Dobrze się zapowiadało, naprawdę myślałam, że będzie tak dobrze jak w przypadku THE FALSIES, że będzie się długo utrzymywał dobrze rozdzielał, że no będzie inaczej, a jestem pierwszy raz aż tak zawiedziona produktem do makijażu... 

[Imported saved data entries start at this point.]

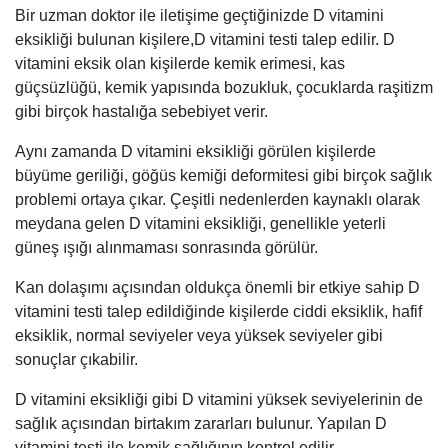
Bir uzman doktor ile iletişime geçtiğinizde D vitamini
eksikliği bulunan kişilere,D vitamini testi talep edilir. D
vitamini eksik olan kişilerde kemik erimesi, kas
güçsüzlüğü, kemik yapısında bozukluk, çocuklarda raşitizm
gibi birçok hastalığa sebebiyet verir.
Aynı zamanda D vitamini eksikliği görülen kişilerde
büyüme geriliği, göğüs kemiği deformitesi gibi birçok sağlık
problemi ortaya çıkar. Çeşitli nedenlerden kaynaklı olarak
meydana gelen D vitamini eksikliği, genellikle yeterli
güneş ışığı alınmaması sonrasında görülür.
Kan dolaşımı açısından oldukça önemli bir etkiye sahip D
vitamini testi talep edildiğinde kişilerde ciddi eksiklik, hafif
eksiklik, normal seviyeler veya yüksek seviyeler gibi
sonuçlar çıkabilir.
D vitamini eksikliği gibi D vitamini yüksek seviyelerinin de
sağlık açısından birtakım zararları bulunur. Yapılan D
vitamini testi ile kemik sağlığının kontrol edilir.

Taka fajna szczoteczka dobrze rozdzielająca ale sama formuła tuszu do kitu! Może to dlatego jest pełno promocji na niego? Wyprzedają stare albo jakieś nieudane tusze? Chyba sobie tak to wytłumaczę, żeby się całkiem nie załamać :P

A Wy miałyście ten tusz? 
Pozdrawiam:) 

4 komentarze:

  1. Dziwne kupiłam swój tydzień temu także na promocji i wręcz go pokochałam ! Szczoteczka pięknie rozdziela rzęsy, a sam tusz ładnie je podkreśla i nie robi pozlepianych pajęczych nóżek. Może trafiłam na dobry egzemplarz :)

    OdpowiedzUsuń
  2. U mnie przez pierwsze 4-5 miesięcy nie dawał żadnych dobrych efektów. Dopiero po upływie tego czasu rzęsy wyglądały bardzo ładnie.

    OdpowiedzUsuń
  3. To może jeszcze go nie wyrzucę.. u mnie zawsze tusze, który były otwarte przez ponad 2 miesiące się osypywały albo już były 'słabe', a ja jestem za mocnym podkreśleniem rzęs. Jak narazie bardzo się zraziłam do niego ale może faktycznie czas pokaże jakieś zmiany na lepsze;)

    OdpowiedzUsuń
    Odpowiedzi
    1. po jeszcze dłuższym czasie jest jeszcze gorzej. więcej szans nie będzie.